THE CHARLESTON GAZETTE - 11/11/2004
(reprinted in Los Angeles Jewish Journal)
TRACING THE EVOLUTION OF MORAL VALUES
By JAMES HAUGHT
AFTER evangelical voters citing "moral values" tipped last week's election to President Bush, many observers noted that America has two different sets of moral values.
There are the humane ones espoused by Jesus: compassion for the poor and underdogs, support for peace, care for the sick, opposition to the death penalty, a desire to keep religion private and personal, etc.
And there are the puritanical ones of so-called social conservatives: hostility to gays, antipathy to Hollywood, opposition to stem cell research, a desire to jail doctors and women for abortion, support for government-backed religion, and the like.
The latter values carried the day for Bush.

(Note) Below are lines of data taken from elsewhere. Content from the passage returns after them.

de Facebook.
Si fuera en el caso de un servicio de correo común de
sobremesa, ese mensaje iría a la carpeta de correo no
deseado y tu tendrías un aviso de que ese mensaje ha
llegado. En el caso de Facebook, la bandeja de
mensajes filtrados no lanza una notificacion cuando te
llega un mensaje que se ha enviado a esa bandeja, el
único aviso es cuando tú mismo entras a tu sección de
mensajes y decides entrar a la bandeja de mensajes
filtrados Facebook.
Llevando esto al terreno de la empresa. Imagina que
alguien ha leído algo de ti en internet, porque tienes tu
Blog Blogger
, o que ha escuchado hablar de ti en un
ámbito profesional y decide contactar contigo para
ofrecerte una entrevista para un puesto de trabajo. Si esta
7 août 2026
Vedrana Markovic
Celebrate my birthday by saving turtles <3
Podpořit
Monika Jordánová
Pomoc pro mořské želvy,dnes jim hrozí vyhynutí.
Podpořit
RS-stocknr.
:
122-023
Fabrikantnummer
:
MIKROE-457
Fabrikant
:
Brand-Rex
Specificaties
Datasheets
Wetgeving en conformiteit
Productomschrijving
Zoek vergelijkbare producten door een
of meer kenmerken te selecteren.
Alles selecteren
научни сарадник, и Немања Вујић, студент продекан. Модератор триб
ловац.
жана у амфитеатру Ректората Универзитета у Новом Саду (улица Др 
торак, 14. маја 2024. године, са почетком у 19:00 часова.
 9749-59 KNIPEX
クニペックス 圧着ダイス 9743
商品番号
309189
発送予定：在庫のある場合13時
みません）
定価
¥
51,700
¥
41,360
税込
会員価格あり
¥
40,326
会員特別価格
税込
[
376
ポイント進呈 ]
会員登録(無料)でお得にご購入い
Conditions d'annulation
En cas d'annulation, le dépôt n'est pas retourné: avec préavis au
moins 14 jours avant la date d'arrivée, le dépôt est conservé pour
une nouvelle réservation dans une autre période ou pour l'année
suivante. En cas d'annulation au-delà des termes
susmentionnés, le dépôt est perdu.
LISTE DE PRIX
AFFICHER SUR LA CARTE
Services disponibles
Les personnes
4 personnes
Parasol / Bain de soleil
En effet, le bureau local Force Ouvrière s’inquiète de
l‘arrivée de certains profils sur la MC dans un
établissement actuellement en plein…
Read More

How did social conservatives rise to political power in America? It's a long story, involving the nation's remarkable social transformation:
Back in the 1950s, when I was young, moral values were oppressive: You could be jailed for looking at the equivalent of today's R-rated movies or Playboy magazine - and gays were sent to prison for "sodomy" - and it was a crime to buy a cocktail or a lottery ticket in West Virginia - and blacks were forbidden to enter white schools, restaurants, hotels, theaters, pools, etc. - and it was a crime for interracial couples to marry - and Jews were banned from some clubs - and birth control was still a crime in some states - and "blue laws" made it illegal for stores to open on Sunday - and divorce or unwed pregnancy was hush-hush - and police might jail an unmarried couple for sharing a bedroom - and a doctor who performed an abortion faced prison - and schoolchildren were led in government-mandated prayers every morning - etc., etc.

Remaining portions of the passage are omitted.